In our example, we demonstrate AC’s superior decoding time compared to BP_OSD, whilst maintaining a comparable logical error probability.
decoding_results = {}
server_cpu_workers = 8
decoders = [
Decoder(
decoder_type=DecoderType.AC,
parameters={"decompose_errors": False, "bp_rounds": 99, "ac_kappa_proportion": 0.02},
parallel_jobs=server_cpu_workers,
use_experimental_graph=False,
),
Decoder(
decoder_type=DecoderType.BP_OSD,
parameters={"decompose_errors": False, "max_bp_rounds": 10_000, "combination_sweep_order": 0},
parallel_jobs=server_cpu_workers,
use_experimental_graph=False,
)
]
for decoder in decoders:
print(f"Decoding {code_name} code with {decoder.decoder_type.value}...")

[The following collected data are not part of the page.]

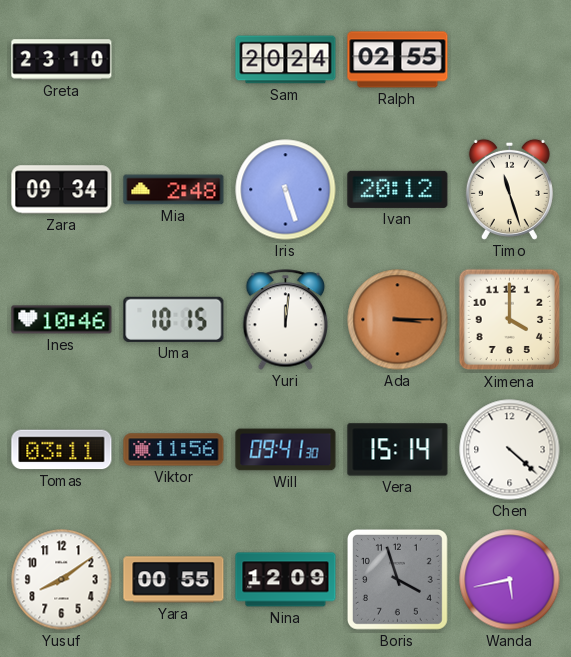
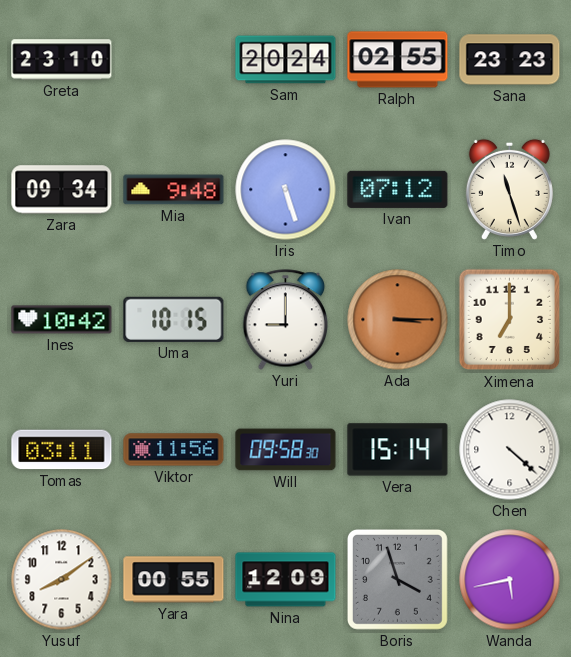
Sana: none -> 23:23
Mia: 2:48 -> 9:48
Ivan: 20:12 -> 07:12
Ines: 10:46 -> 10:42
Yuri: 12:01 -> 9:00
Ximena: 4:00 -> 7:00
Will: 09:41 -> 09:58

qldpc_results = client.decode(
detectors=detectors,
observables=observables,
decoder=decoder,
noisy_stim_circuit=noisy_circuit,
)
decoding_results[decoder.decoder_type] = qldpc_results
print("\n Decoder | Logical error probability | Total CPU time (all cores), s")
print("-" * 69)
for decoder, result in decoding_results.items():
decoding_time = sum(result.times)
print(f" {decoder.value:7s} | {result.get_logical_error_probability():25.2} |\t\t{decoding_time:.4f}")
Decoding [[72,12,6]] code with AC...
Decoding [[72,12,6]] code with BP_OSD...
Decoder | Logical error probability | Total CPU time (all cores), s
---------------------------------------------------------------------
AC | 0.081 | 6.7747
BP_OSD | 0.088 | 228.7675